Really? It's paid by the taxpayer, either by paying directly to the government for those not receiving SS benefits or by choice, or it is withheld from benefits. Either way, the taxpayer is paying premiums out of otherwise available resources.
It hasn't been an issue in years and won't be challenged. IRS Chief Counsel issued its legal interpretation for use by IRS personnel back in 2012 that addressed this and stated that Medicare coverage for the self-employed person AND spouse are eligible.
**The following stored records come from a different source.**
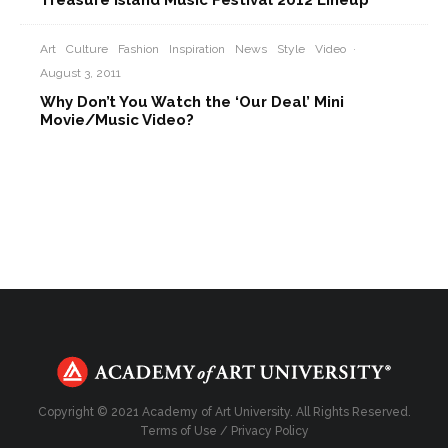
Treasure Island Music Festival 2012 Lineup
Art
Culture
Fashion
Inspiration
News
Style
Video
·
August 3, 2011
Why Don’t You Watch the ‘Our Deal’ Mini
Movie/Music Video?
Copyright © 2021 Academy of Art University. All Rights Reserved.
Terms of Use
/
Privacy Policy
Chief Counsel Advice (CCA) 201228037 http://www.irs.gov/pub/irs-wd/1228037.pdf
JoA article from 2012 in explanation. https://www.journalofaccountancy.com/news/2012/jul/20126051.html
Also, it's now clearly addressed in the Form 1040 instructions for line 29 that this IS eligible for inclusion in the calculation of SEHI.
IRS statement on use of CCAs from IRS website:
If by second policy you mean that a TP has 2 (non-medicare, non-medigap) health policies, then there are specific rules and 2 separate worksheets need to be completed for the SEHI.
If, by the above statement that you are referring to MediGAP as secondary coverage to Medicare, that is eligible for inclusion in the SEHI calculation, as are other policies for dental, vision, drugs, and long-term care.